Ich will an der Stelle sagen, dass wir großes Vertrauen in diese Arbeitsgruppe setzen und einem Bericht entgegensehen, von dem wir meinen, dass

er viele - auch parlamentarische - Handlungsoptionen vorgibt.

Ich teile die Einschätzung, um im Parlamentarischen zu bleiben, dass der Ausschuss für die Angelegenheiten des Verfassungsschutzes sicherlich, um seiner Aufgabe gerecht werden zu können, diese parlamentarische Kontrolle in Zukunft stärker wahrnehmen muss. Wir müssen prüfen, durch welche Elemente sich hierbei eine Stärkung herbeiführen lässt.

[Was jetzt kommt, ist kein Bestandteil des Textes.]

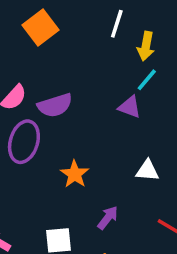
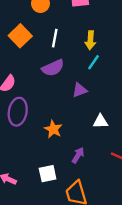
white line: (117, 24) -> (55, 38), moved
purple semicircle: (55, 105) -> (53, 68), moved
purple triangle: (130, 107) -> (80, 90), moved, turned -35

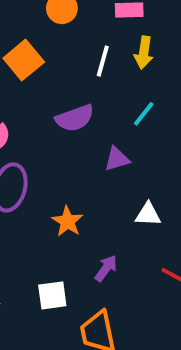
white line: (55, 38) -> (103, 61), moved
yellow arrow: (90, 40) -> (144, 53), moved

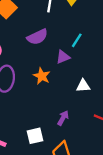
cyan line: (144, 114) -> (77, 40), moved
orange star: (67, 221) -> (42, 76), moved

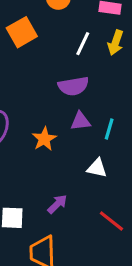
purple semicircle: (37, 37) -> (73, 86), moved
cyan line: (77, 40) -> (109, 129), moved, turned -32

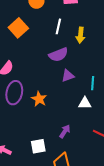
yellow arrow: (116, 43) -> (80, 35), moved
cyan line: (109, 129) -> (93, 83), moved
orange star: (44, 139) -> (39, 99), moved

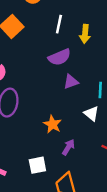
orange star: (39, 99) -> (52, 124), moved
white triangle: (85, 103) -> (91, 114), turned 40

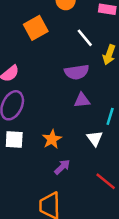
white line: (59, 24) -> (85, 38), turned -66
white square: (37, 165) -> (14, 139), moved

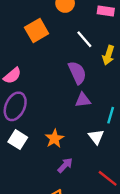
purple semicircle: (77, 72) -> (77, 73), turned -105
white square: (14, 139) -> (18, 140), turned 30

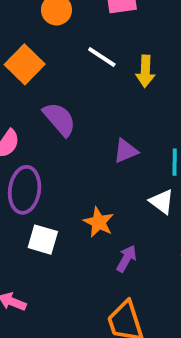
purple semicircle: (77, 73) -> (59, 119), moved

Die Diskussion über die Zukunft und das weitere Umgehen mit dem Verfassungsschutz ist natürlich nicht nur eine, die im Ausschuss für die Angelegenheiten des Verfassungsschutzes geführt wird, sondern ich gehe davon aus, dass wir über den Entwurf des Verfassungsschutzgesetzes eine parlamentarische Debatte führen werden, aber auch im Rechts- und im Innenausschuss und dann auch im betreffenden Fachausschuss, dem Ausschuss für die Angelegenheiten des Verfassungsschutzes.

Die Handlungsebenen erstrecken sich aber auch ins Haus. Wir nehmen wahr, dass unter Boris Pistorius und unter der neuen Verfassungsschutzpräsidentin die Reform begonnen hat, dass ein anderer Umgang mit Speicherungen stattfindet, dass das Vieraugenprinzip eingeführt wurde, dass auch ein anderer Umgang mit Fehlern und eine andere Sensibilität praktiziert werden und dass sich einiges im Hause verändert hat, und zwar sehr zum Positiven. Das muss man hervorheben. Hier hat etwas begonnen.

(Beifall bei der SPD)

Meine sehr geehrten Damen und Herren, wir glauben nicht, dass zum jetzigen Zeitpunkt eine Enquetekommission ein wirkungsvolles Instrument ist. Auch der Kollege Bachmann hat in seiner Rede im Oktober hier vor diesem Haus deutlich gemacht, dass wir an der Stelle nicht auf Zeit spielen und abwarten, bis alles vorliegt, und dann kommt es. Vielmehr haben wir deutlich gemacht, dass sich das Parlament an entscheidender Stelle hiermit auseinanderzusetzen haben wird. Aus Respekt vor dem Verfahren und weil es eine besondere Rechtsstellung für den Verfassungsschutz gibt, sehen wir in dem dritten Antrag auf Einsetzung einer Enquetekommission kein wirkungsvolles Instrument. Wir freuen uns auf den Bericht, den Boris Pistorius vorlegen wird, und werden ihn dann an geeigneter Stelle parlamentarisch und in den Ausschüssen diskutieren.

Vielen Dank.

(Beifall bei der SPD und bei den GRÜNEN)

Vielen Dank, Herr Brunotte. - Von der CDU-Fraktion liegt die Meldung zu einer Kurzintervention vor. Herr Kollege Nacke, bitte schön!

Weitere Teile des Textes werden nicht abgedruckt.